Joe Oliver pledges gentler approach to selling natural resources projects – by Nathan Vanderklippe (Globe and Mail – December 1, 2012)

Globe and Mail is Canada’s national newspaper with the second largest broadsheet circulation in the country. It has enormous influence on Canada’s political and business elite.

Calgary — Joe Oliver is standing by the foreign “radicals” barbs that incited anger among many Canadian environmentalists and others opposed to some resource development.

But the federal Natural Resources Minister is nonetheless promising a kinder, gentler approach to selling pipelines, making personal visits to first nations leaders and pledging to take public feelings into account.

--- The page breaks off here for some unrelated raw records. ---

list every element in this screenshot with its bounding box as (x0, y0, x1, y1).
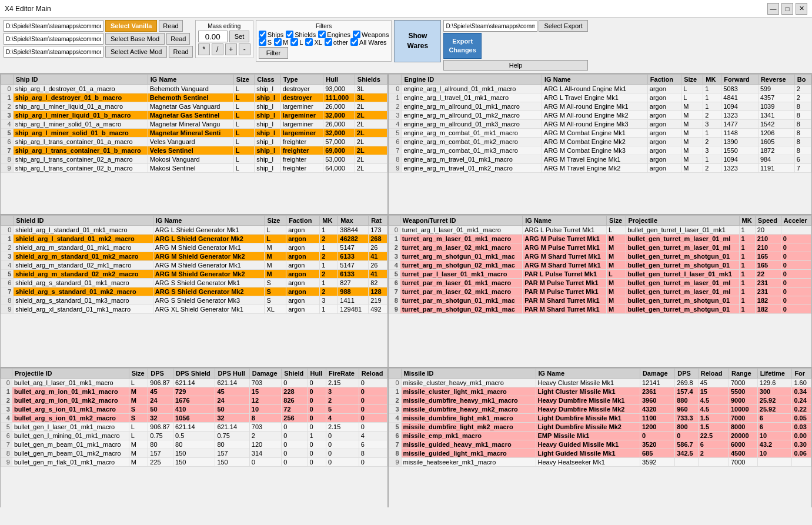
engines-filter[interactable]: Engines (318, 31, 350, 38)
select-vanilla-button[interactable]: Select Vanilla (105, 20, 157, 32)
subtract-button[interactable]: - (239, 44, 250, 55)
shields-col-max[interactable]: Max (338, 216, 369, 226)
table-row[interactable]: 7missile_guided_heavy_mk1_macroHeavy Gui… (389, 440, 811, 449)
maximize-button[interactable]: □ (781, 3, 793, 15)
ships-col-class[interactable]: Class (255, 75, 280, 85)
table-row[interactable]: 5engine_arg_m_combat_01_mk1_macroARG M C… (389, 129, 811, 138)
active-mod-path-input[interactable] (4, 46, 103, 58)
table-row[interactable]: 6shield_arg_s_standard_01_mk1_macroARG S… (1, 279, 387, 287)
select-active-mod-button[interactable]: Select Active Mod (105, 46, 167, 58)
shields-col-id[interactable]: Shield ID (14, 216, 153, 226)
table-row[interactable]: 4engine_arg_m_allround_01_mk3_macroARG M… (389, 120, 811, 129)
proj-col-size[interactable]: Size (129, 369, 148, 379)
ships-col-igname[interactable]: IG Name (148, 75, 233, 85)
table-row[interactable]: 9bullet_gen_m_flak_01_mk1_macroM22515015… (1, 458, 387, 467)
table-row[interactable]: 0engine_arg_l_allround_01_mk1_macroARG L… (389, 85, 811, 93)
ships-col-shields[interactable]: Shields (355, 75, 387, 85)
read-button-3[interactable]: Read (169, 46, 192, 58)
engines-col-forward[interactable]: Forward (721, 75, 758, 85)
all-wares-checkbox[interactable] (350, 38, 358, 46)
table-row[interactable]: 4turret_arg_m_shotgun_02_mk1_macARG M Sh… (389, 261, 811, 270)
select-base-mod-button[interactable]: Select Base Mod (105, 33, 165, 45)
filter-button[interactable]: Filter (259, 47, 288, 59)
read-button-1[interactable]: Read (159, 20, 182, 32)
proj-col-damage[interactable]: Damage (249, 369, 282, 379)
weapons-table-container[interactable]: Weapon/Turret ID IG Name Size Projectile… (389, 215, 811, 367)
xl-filter[interactable]: XL (305, 38, 322, 46)
engines-col-bo[interactable]: Bo (794, 75, 811, 85)
table-row[interactable]: 8engine_arg_m_travel_01_mk1_macroARG M T… (389, 155, 811, 164)
xl-checkbox[interactable] (305, 38, 313, 46)
ships-checkbox[interactable] (259, 31, 266, 38)
table-row[interactable]: 4missile_dumbfire_light_mk1_macroLight D… (389, 414, 811, 423)
proj-col-reload[interactable]: Reload (359, 369, 387, 379)
table-row[interactable]: 4shield_arg_m_standard_02_mk1_macroARG M… (1, 261, 387, 270)
ships-col-id[interactable]: Ship ID (13, 75, 148, 85)
proj-col-dps[interactable]: DPS (148, 369, 173, 379)
table-row[interactable]: 3bullet_arg_s_ion_01_mk1_macroS504105010… (1, 405, 387, 414)
m-checkbox[interactable] (274, 38, 282, 46)
set-button[interactable]: Set (229, 31, 250, 42)
vanilla-path-input[interactable] (4, 20, 103, 32)
shields-col-faction[interactable]: Faction (286, 216, 320, 226)
weapons-col-accel[interactable]: Acceler (781, 216, 811, 226)
minimize-button[interactable]: — (767, 3, 779, 15)
table-row[interactable]: 0missile_cluster_heavy_mk1_macroHeavy Cl… (389, 379, 811, 387)
weapons-col-speed[interactable]: Speed (755, 216, 781, 226)
table-row[interactable]: 7shield_arg_s_standard_01_mk2_macroARG S… (1, 287, 387, 296)
proj-col-dps-shield[interactable]: DPS Shield (173, 369, 215, 379)
miss-col-reload[interactable]: Reload (698, 369, 729, 379)
table-row[interactable]: 2ship_arg_l_miner_liquid_01_a_macroMagne… (1, 102, 387, 111)
table-row[interactable]: 9missile_heatseeker_mk1_macroHeavy Heats… (389, 458, 811, 467)
weapons-col-igname[interactable]: IG Name (523, 216, 607, 226)
s-filter[interactable]: S (259, 38, 272, 46)
engines-col-mk[interactable]: MK (703, 75, 721, 85)
proj-col-firerate[interactable]: FireRate (326, 369, 359, 379)
table-row[interactable]: 2turret_arg_m_laser_02_mk1_macroARG M Pu… (389, 243, 811, 252)
table-row[interactable]: 7ship_arg_l_trans_container_01_b_macroVe… (1, 146, 387, 155)
miss-col-id[interactable]: Missile ID (401, 369, 536, 379)
table-row[interactable]: 9ship_arg_l_trans_container_02_b_macroMa… (1, 164, 387, 173)
miss-col-range[interactable]: Range (729, 369, 758, 379)
proj-col-id[interactable]: Projectile ID (12, 369, 129, 379)
proj-col-dps-hull[interactable]: DPS Hull (215, 369, 249, 379)
table-row[interactable]: 1shield_arg_l_standard_01_mk2_macroARG L… (1, 235, 387, 243)
table-row[interactable]: 1ship_arg_l_destroyer_01_b_macroBehemoth… (1, 93, 387, 102)
weapons-col-projectile[interactable]: Projectile (626, 216, 739, 226)
miss-col-for[interactable]: For (792, 369, 811, 379)
table-row[interactable]: 6missile_emp_mk1_macroEMP Missile Mk1002… (389, 432, 811, 440)
engines-checkbox[interactable] (318, 31, 326, 38)
select-export-button[interactable]: Select Export (539, 20, 587, 32)
s-checkbox[interactable] (259, 38, 266, 46)
engines-col-faction[interactable]: Faction (647, 75, 681, 85)
miss-col-lifetime[interactable]: Lifetime (757, 369, 792, 379)
table-row[interactable]: 3turret_arg_m_shotgun_01_mk1_macARG M Sh… (389, 252, 811, 261)
add-button[interactable]: + (225, 44, 237, 55)
table-row[interactable]: 7turret_par_m_laser_02_mk1_macroPAR M Pu… (389, 287, 811, 296)
shields-col-rat[interactable]: Rat (369, 216, 387, 226)
table-row[interactable]: 6engine_arg_m_combat_01_mk2_macroARG M C… (389, 138, 811, 146)
table-row[interactable]: 0ship_arg_l_destroyer_01_a_macroBehemoth… (1, 85, 387, 93)
divide-button[interactable]: / (212, 44, 223, 55)
table-row[interactable]: 5missile_dumbfire_light_mk2_macroLight D… (389, 423, 811, 432)
miss-col-damage[interactable]: Damage (640, 369, 674, 379)
ships-table-container[interactable]: Ship ID IG Name Size Class Type Hull Shi… (1, 74, 387, 214)
base-mod-path-input[interactable] (4, 33, 103, 45)
l-checkbox[interactable] (290, 38, 298, 46)
miss-col-dps[interactable]: DPS (675, 369, 699, 379)
export-changes-button[interactable]: Export Changes (443, 33, 481, 59)
shields-filter[interactable]: Shields (286, 31, 316, 38)
table-row[interactable]: 8missile_guided_light_mk1_macroLight Gui… (389, 449, 811, 458)
table-row[interactable]: 4bullet_arg_s_ion_01_mk2_macroS321056328… (1, 414, 387, 423)
table-row[interactable]: 2bullet_arg_m_ion_01_mk2_macroM241676241… (1, 396, 387, 405)
table-row[interactable]: 4ship_arg_l_miner_solid_01_a_macroMagnet… (1, 120, 387, 129)
engines-col-size[interactable]: Size (681, 75, 703, 85)
engines-col-reverse[interactable]: Reverse (758, 75, 794, 85)
export-path-input[interactable] (443, 20, 537, 32)
table-row[interactable]: 1engine_arg_l_travel_01_mk1_macroARG L T… (389, 93, 811, 102)
shields-checkbox[interactable] (286, 31, 293, 38)
help-button[interactable]: Help (443, 60, 587, 71)
table-row[interactable]: 0turret_arg_l_laser_01_mk1_macroARG L Pu… (389, 226, 811, 235)
shields-col-size[interactable]: Size (265, 216, 286, 226)
table-row[interactable]: 3shield_arg_m_standard_01_mk2_macroARG M… (1, 252, 387, 261)
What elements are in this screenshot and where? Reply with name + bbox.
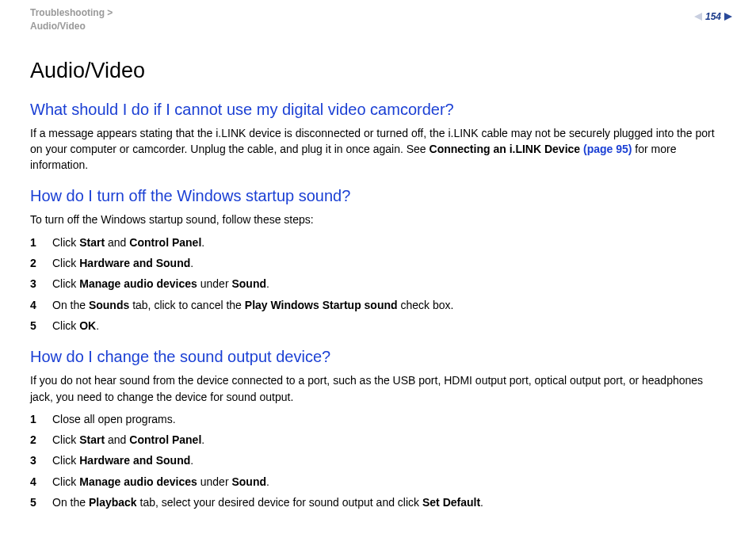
page-number: 154 bbox=[705, 11, 721, 22]
page-title: Audio/Video bbox=[30, 59, 726, 83]
prev-page-icon[interactable] bbox=[694, 13, 702, 21]
list-item: Click Start and Control Panel. bbox=[30, 432, 726, 448]
page-95-link[interactable]: (page 95) bbox=[583, 143, 632, 155]
section-heading-camcorder: What should I do if I cannot use my digi… bbox=[30, 101, 726, 119]
page-header: Troubleshooting > Audio/Video 154 bbox=[0, 0, 756, 36]
list-item: On the Playback tab, select your desired… bbox=[30, 494, 726, 510]
page-content: Audio/Video What should I do if I cannot… bbox=[0, 36, 756, 532]
ilink-device-bold: Connecting an i.LINK Device (page 95) bbox=[430, 143, 632, 155]
breadcrumb: Troubleshooting > Audio/Video bbox=[30, 6, 113, 33]
list-item: Click Hardware and Sound. bbox=[30, 452, 726, 468]
list-item: Click Manage audio devices under Sound. bbox=[30, 276, 726, 292]
pager: 154 bbox=[694, 11, 732, 22]
list-item: Click Hardware and Sound. bbox=[30, 255, 726, 271]
camcorder-paragraph: If a message appears stating that the i.… bbox=[30, 125, 726, 174]
next-page-icon[interactable] bbox=[724, 13, 732, 21]
list-item: Click OK. bbox=[30, 318, 726, 334]
output-intro: If you do not hear sound from the device… bbox=[30, 372, 726, 405]
startup-steps: Click Start and Control Panel. Click Har… bbox=[30, 235, 726, 334]
startup-intro: To turn off the Windows startup sound, f… bbox=[30, 212, 726, 227]
breadcrumb-parent: Troubleshooting > bbox=[30, 6, 113, 20]
list-item: On the Sounds tab, click to cancel the P… bbox=[30, 297, 726, 313]
list-item: Click Start and Control Panel. bbox=[30, 235, 726, 250]
section-heading-output-device: How do I change the sound output device? bbox=[30, 348, 726, 366]
breadcrumb-current: Audio/Video bbox=[30, 20, 113, 33]
list-item: Close all open programs. bbox=[30, 411, 726, 427]
output-steps: Close all open programs. Click Start and… bbox=[30, 411, 726, 510]
list-item: Click Manage audio devices under Sound. bbox=[30, 474, 726, 490]
section-heading-startup-sound: How do I turn off the Windows startup so… bbox=[30, 187, 726, 205]
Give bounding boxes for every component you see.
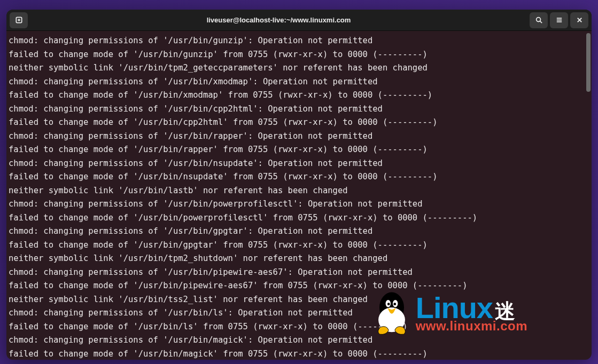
svg-point-1 [536, 18, 540, 22]
terminal-area[interactable]: chmod: changing permissions of '/usr/bin… [6, 31, 592, 360]
window-title: liveuser@localhost-live:~/www.linuxmi.co… [28, 16, 530, 24]
terminal-window: liveuser@localhost-live:~/www.linuxmi.co… [6, 10, 592, 360]
plus-icon [15, 16, 23, 24]
new-tab-button[interactable] [10, 12, 28, 28]
scrollbar-thumb[interactable] [586, 33, 591, 92]
search-button[interactable] [530, 12, 548, 28]
terminal-output: chmod: changing permissions of '/usr/bin… [6, 31, 585, 360]
titlebar: liveuser@localhost-live:~/www.linuxmi.co… [6, 10, 592, 31]
search-icon [535, 16, 543, 24]
hamburger-icon [555, 16, 563, 24]
menu-button[interactable] [550, 12, 568, 28]
close-icon [576, 16, 584, 24]
close-button[interactable] [570, 12, 588, 28]
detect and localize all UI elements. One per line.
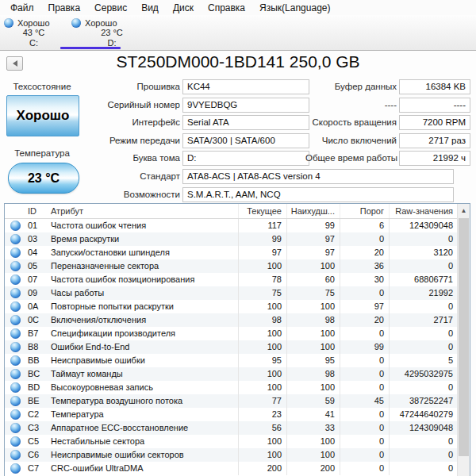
- status-cell: [5, 286, 26, 300]
- cell-raw: 2717: [389, 313, 458, 327]
- cell-id: C3: [26, 421, 49, 435]
- table-header-row: ID Атрибут Текущее Наихудш... Порог Raw-…: [5, 204, 470, 219]
- table-row[interactable]: C3Аппаратное ECC-восстановление563301243…: [5, 421, 470, 435]
- cell-cur: 100: [238, 448, 286, 462]
- status-cell: [5, 448, 26, 462]
- table-row[interactable]: B7Спецификации производителя10010000: [5, 327, 470, 340]
- info-mid-1-label: Серийный номер: [48, 98, 180, 113]
- table-row[interactable]: 03Время раскрутки999700: [5, 232, 470, 246]
- cell-thresh: 99: [340, 340, 389, 354]
- scrollbar-thumb[interactable]: [459, 218, 469, 456]
- menu-item-1[interactable]: Файл: [3, 1, 41, 15]
- cell-cur: 100: [238, 367, 286, 381]
- vertical-scrollbar[interactable]: ▲: [457, 204, 470, 476]
- menu-item-6[interactable]: Справка: [201, 1, 252, 15]
- cell-worst: 100: [286, 435, 340, 448]
- status-good-icon: [10, 382, 21, 393]
- info-mid-0-label: Прошивка: [48, 79, 180, 94]
- cell-id: C5: [26, 435, 49, 448]
- cell-id: 05: [26, 259, 49, 273]
- table-row[interactable]: C2Температура2341047244640279: [5, 408, 470, 421]
- table-row[interactable]: C6Неисправимые ошибки секторов10010000: [5, 448, 470, 462]
- cell-worst: 60: [286, 273, 340, 286]
- cell-cur: 95: [238, 354, 286, 367]
- crystaldiskinfo-window: ФайлПравкаСервисВидДискСправкаЯзык(Langu…: [0, 0, 476, 476]
- table-row[interactable]: 01Частота ошибок чтения117996124309048: [5, 219, 470, 232]
- cell-worst: 98: [286, 313, 340, 327]
- cell-attr: Аппаратное ECC-восстановление: [49, 421, 238, 435]
- cell-worst: 97: [286, 246, 340, 259]
- status-good-icon: [10, 423, 21, 433]
- status-good-icon: [10, 234, 21, 244]
- cell-id: C7: [26, 462, 49, 475]
- table-row[interactable]: 07Частота ошибок позиционирования7860306…: [5, 273, 470, 286]
- status-good-icon: [10, 369, 21, 379]
- status-cell: [5, 381, 26, 394]
- cell-cur: 99: [238, 232, 286, 246]
- menu-item-5[interactable]: Диск: [166, 1, 201, 15]
- status-good-icon: [10, 261, 21, 271]
- cell-thresh: 45: [340, 394, 389, 408]
- cell-cur: 98: [238, 313, 286, 327]
- cell-thresh: 0: [340, 286, 389, 300]
- cell-id: BD: [26, 381, 49, 394]
- cell-thresh: 0: [340, 462, 389, 475]
- cell-raw: 124309048: [389, 219, 458, 232]
- table-body: 01Частота ошибок чтения11799612430904803…: [5, 219, 470, 475]
- cell-cur: 100: [238, 259, 286, 273]
- cell-worst: 100: [286, 300, 340, 313]
- status-good-icon: [10, 301, 21, 312]
- scroll-up-icon[interactable]: ▲: [458, 204, 470, 217]
- info-right-0-value: 16384 KB: [399, 79, 470, 94]
- cell-worst: 95: [286, 354, 340, 367]
- status-good-icon: [10, 355, 21, 366]
- menu-item-7[interactable]: Язык(Language): [252, 1, 337, 15]
- info-wide-1-label: Возможности: [48, 187, 180, 202]
- cell-thresh: 0: [340, 354, 389, 367]
- status-cell: [5, 246, 26, 259]
- status-good-icon: [71, 18, 81, 28]
- table-row[interactable]: 05Переназначенные сектора100100360: [5, 259, 470, 273]
- cell-id: B8: [26, 340, 49, 354]
- table-row[interactable]: 09Часы работы7575021992: [5, 286, 470, 300]
- drive-tab-D[interactable]: Хорошо23 °CD:: [67, 17, 156, 48]
- status-cell: [5, 259, 26, 273]
- info-mid-3-value: SATA/300 | SATA/600: [182, 133, 309, 148]
- cell-worst: 100: [286, 381, 340, 394]
- table-row[interactable]: B8Ошибки End-to-End100100990: [5, 340, 470, 354]
- menu-item-3[interactable]: Сервис: [87, 1, 134, 15]
- cell-id: BB: [26, 354, 49, 367]
- col-header-cur: Текущее: [238, 204, 286, 218]
- cell-raw: 47244640279: [389, 408, 458, 421]
- tab-status-row: Хорошо: [67, 17, 156, 28]
- table-row[interactable]: BEТемпература воздушного потока775945387…: [5, 394, 470, 408]
- table-row[interactable]: BBНеисправимые ошибки959505: [5, 354, 470, 367]
- status-good-icon: [10, 328, 21, 339]
- table-row[interactable]: 0CВключения/отключения9898202717: [5, 313, 470, 327]
- table-row[interactable]: BCТаймаут команды1009804295032975: [5, 367, 470, 381]
- table-row[interactable]: 04Запуски/остановки шпинделя9797203120: [5, 246, 470, 259]
- drive-tab-C[interactable]: Хорошо43 °CC:: [0, 17, 67, 48]
- table-row[interactable]: C5Нестабильные сектора10010000: [5, 435, 470, 448]
- cell-attr: Частота ошибок чтения: [49, 219, 238, 232]
- cell-cur: 100: [238, 381, 286, 394]
- back-button[interactable]: [6, 56, 23, 71]
- cell-cur: 75: [238, 286, 286, 300]
- cell-raw: 0: [389, 381, 458, 394]
- cell-attr: Ошибки End-to-End: [49, 340, 238, 354]
- cell-attr: Неисправимые ошибки: [49, 354, 238, 367]
- info-right-1-value: ----: [399, 98, 470, 113]
- selected-tab-underline: [60, 47, 121, 49]
- menu-item-4[interactable]: Вид: [134, 1, 166, 15]
- table-row[interactable]: C7CRC-ошибки UltraDMA20020000: [5, 462, 470, 475]
- cell-attr: Неисправимые ошибки секторов: [49, 448, 238, 462]
- table-row[interactable]: BDВысокоуровневая запись10010000: [5, 381, 470, 394]
- cell-cur: 100: [238, 300, 286, 313]
- cell-cur: 97: [238, 246, 286, 259]
- table-row[interactable]: 0AПовторные попытки раскрутки100100970: [5, 300, 470, 313]
- cell-id: C2: [26, 408, 49, 421]
- info-right-3-label: Число включений: [305, 133, 397, 148]
- col-header-thresh: Порог: [340, 204, 389, 218]
- status-good-icon: [10, 274, 21, 285]
- menu-item-2[interactable]: Правка: [41, 1, 88, 15]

It is a hint of a change in course for the federal government, which has spent years strongly promoting projects like the Northern Gateway pipeline – and deriding critics – at a time of increasing public opposition to such projects.

“Facts and information [are] crucial. But it’s not enough,” Mr. Oliver said in Calgary Friday at an energy summit organized by the Economic Club of Canada. The public, he said, has to be convinced that government is working “to protect Canadians and to protect the environment, and that we care about these issues – and we’re with them when they express their love for the natural beauty of this fantastic country.”

The stakes, he said, are high, and mused that it’s possible Gateway will receive regulatory approval from the National Energy but then face a wall of public opposition.

“If the population is not on side, there’s a big problem we may be confronted [with],” he said.

To win people over, Mr. Oliver has himself embarked on a charm offensive with some of the groups most deeply opposed to new resource projects, in particular Gateway, the $6-billion Enbridge Inc. project to carry Alberta oil to the West Coast for export.

Gateway’s plans call for the pipeline to end near Kitimat, B.C., where oil would be transferred to supertankers on land that is part of the traditional territory of the Haisla First Nation.

On Thursday, Mr. Oliver met with Ellis Ross, the chief councillor of the Haisla. Earlier in the week, he met with Shawn Atleo, national chief of the Assembly of First Nations in Canada.